本发明提供了基于联合投影的抗病毒药物筛选方法、系统及存储介质,属于生物信息学、计算生物学与人工智能交叉技术领域,方法通过系统实现,方法包括如下步骤:S1.构建病毒‑药物关联的邻接矩阵;S2.计算病毒高斯距离相似矩阵和药物高斯距离相似矩阵;S3.计算病毒基因序列相似矩阵和药物化学结构相似矩阵;S4.使用快速核学习方法,整合得到病毒整合相似矩阵和药物整合相似矩阵;S5.使用稀疏正则化联合投影方法,构造损失函数;S6.求解损失函数,得到病毒‑药物预测得分矩阵;S7.基于病毒‑药物预测得分矩阵,筛选、排序后得到最终预测结果。本发明能有效克服噪声数据的不利影响,精确高效地筛选出病毒有效治疗药物。

Figure 202310418161

The invention provides an antiviral drug screening method, system and storage medium based on joint projection, which belongs to the interdisciplinary technical field of bioinformatics, computational biology and artificial intelligence.
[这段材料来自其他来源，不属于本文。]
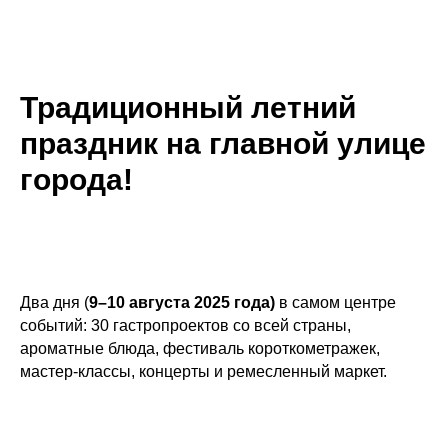
Традиционный летний
праздник на главной улице
города!
Два дня (
9–10 августа 2025 года)
в самом центре
событий: 30 гастропроектов со всей страны,
ароматные блюда, фестиваль короткометражек,
мастер-классы, концерты и ремесленный маркет.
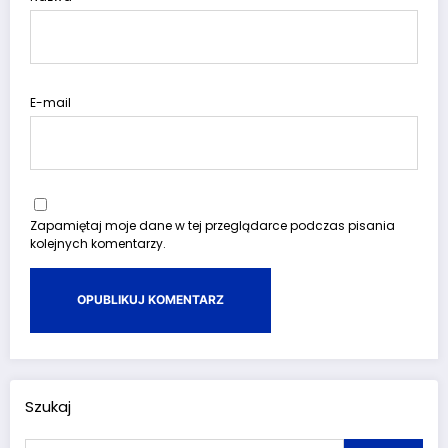
E-mail
Zapamiętaj moje dane w tej przeglądarce podczas pisania
kolejnych komentarzy.
Szukaj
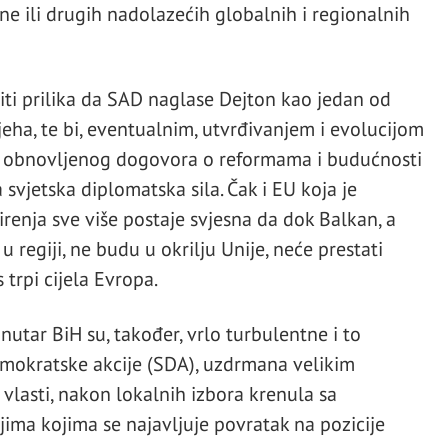
Kine ili drugih nadolazećih globalnih i regionalnih
iti prilika da SAD naglase Dejton kao jedan od
eha, te bi, eventualnim, utvrđivanjem i evolucijom
stu obnovljenog dogovora o reformama i budućnosti
 svjetska diplomatska sila. Čak i EU koja je
enja sve više postaje svjesna da dok Balkan, a
u regiji, ne budu u okrilju Unije, neće prestati
 trpi cijela Evropa.
unutar BiH su, također, vrlo turbulentne i to
mokratske akcije (SDA), uzdrmana velikim
vlasti, nakon lokalnih izbora krenula sa
ma kojima se najavljuje povratak na pozicije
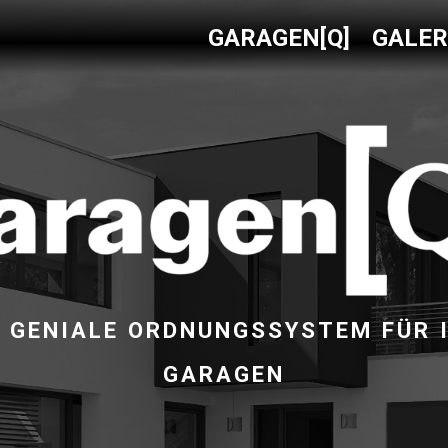
GARAGEN[Q]
GALER
 GENIALE ORDNUNGSSYSTEM FÜR 
GARAGEN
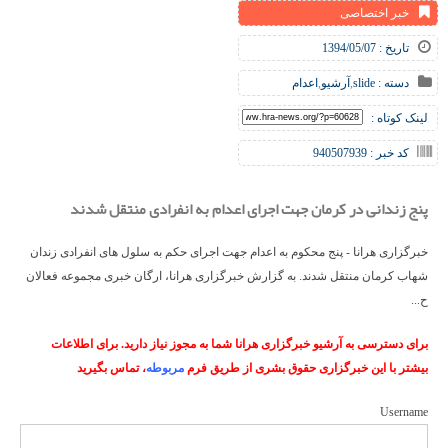
خبر اختصاصی
تاریخ : 1394/05/07
دسته :
slide
,
آرشیو
,
اعدام
لینک کوتاه :
کد خبر : 940507939
پنج زندانی در کرمان جهت اجرای اعدام به انفرادی منتقل شدند
خبرگزاری هرانا - پنج محکوم به اعدام جهت اجرای حکم به سلول های انفرادی زندان
شهاب کرمان منتقل شدند. به گزارش خبرگزاری هرانا، ارگان خبری مجموعه فعالان
ح...
برای دسترسی به آرشیو خبرگزاری هرانا شما به مجوز نیاز دارید. برای اطلاعات
بیشتر با این خبرگزاری حقوق بشری از طریق فرم
مربوطه
، تماس بگیرید
Username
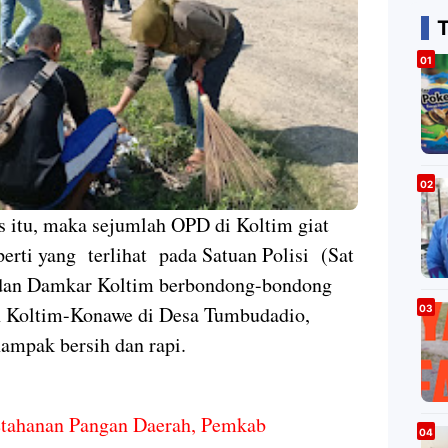
is itu, maka sejumlah OPD di Koltim giat
erti yang terlihat pada Satuan Polisi (Sat
) dan Damkar Koltim berbondong-bondong
n Koltim-Konawe di Desa Tumbudadio,
ampak bersih dan rapi.
etahanan Pangan Daerah, Pemkab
The method is realized through the system, and the method includes the following steps: S1. Constructing virus-drug Associated adjacency matrix; S2. Calculate virus Gaussian distance similarity matrix and drug Gaussian distance similarity matrix; S3. Calculate virus gene sequence similarity matrix and drug chemical structure similarity matrix; S4. Use fast kernel learning method to integrate virus integration similarity matrix and Drug integration similarity matrix; S5. Use the sparse regularization joint projection method to construct a loss function; S6. Solve the loss function to obtain the virus-drug prediction score matrix; S7. Based on the virus-drug prediction score matrix, obtain the final prediction after screening and sorting result. The invention can effectively overcome the adverse influence of noise data, and accurately and efficiently screen effective drugs for treating viruses.

Figure 202310418161

Description

基于联合投影的抗病毒药物筛选方法、系统及存储介质Antiviral drug screening method, system and storage medium based on joint projection

技术领域technical field

本发明涉及生物信息学、计算生物学与人工智能交叉技术领域,尤其是涉及基于联合投影的抗病毒药物筛选方法、系统及存储介质。The present invention relates to the interdisciplinary technical field of bioinformatics, computational biology and artificial intelligence, in particular to a joint projection-based antiviral drug screening method, system and storage medium.

背景技术Background technique

有研究指出,一项有效的临床新药开发基本上需要数十亿美元,平均大约需要9-12年才能成功推向市场。于是药物再利用(也称为药物重新定位),即利用现有药物寻找治疗新适应症药物成为提高新药研发生产力的一种有前景的解决方案。实验室中的探索性实验往往既昂贵又耗时,使用建模计算方法能在短时间内以较高准确性获得潜在药物候选,使用这些优选过的对象再进行“湿实验”验证,就能显著减少工作量、加速研发进程。Studies have pointed out that the development of an effective clinical new drug basically requires billions of dollars, and it takes about 9-12 years on average to successfully introduce it to the market. Drug repurposing (also known as drug repositioning), that is, using existing drugs to find drugs for new indications, has become a promising solution to improve the productivity of new drug development. Exploratory experiments in the laboratory are often expensive and time-consuming. The use of modeling and calculation methods can obtain potential drug candidates with high accuracy in a short period of time. Using these optimized objects for "wet experiment" verification, you can Significantly reduce the workload and speed up the R&D process.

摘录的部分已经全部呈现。